[Stored data entries]
——————

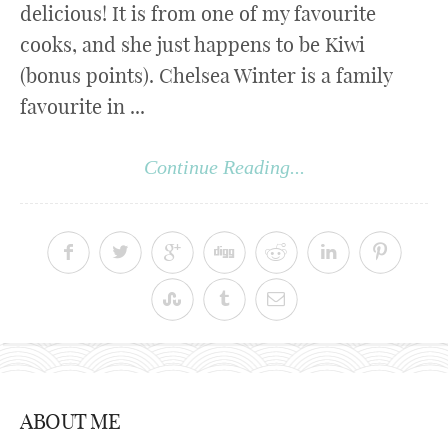
delicious! It is from one of my favourite
cooks, and she just happens to be Kiwi
(bonus points). Chelsea Winter is a family
favourite in ...
Continue Reading...
ABOUT ME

——————

• THE PROBLEM:
Return, from the data, each line where the string "favourite" occurs.

• YOUR SOLUTION:
delicious! It is from one of my favourite
favourite in ...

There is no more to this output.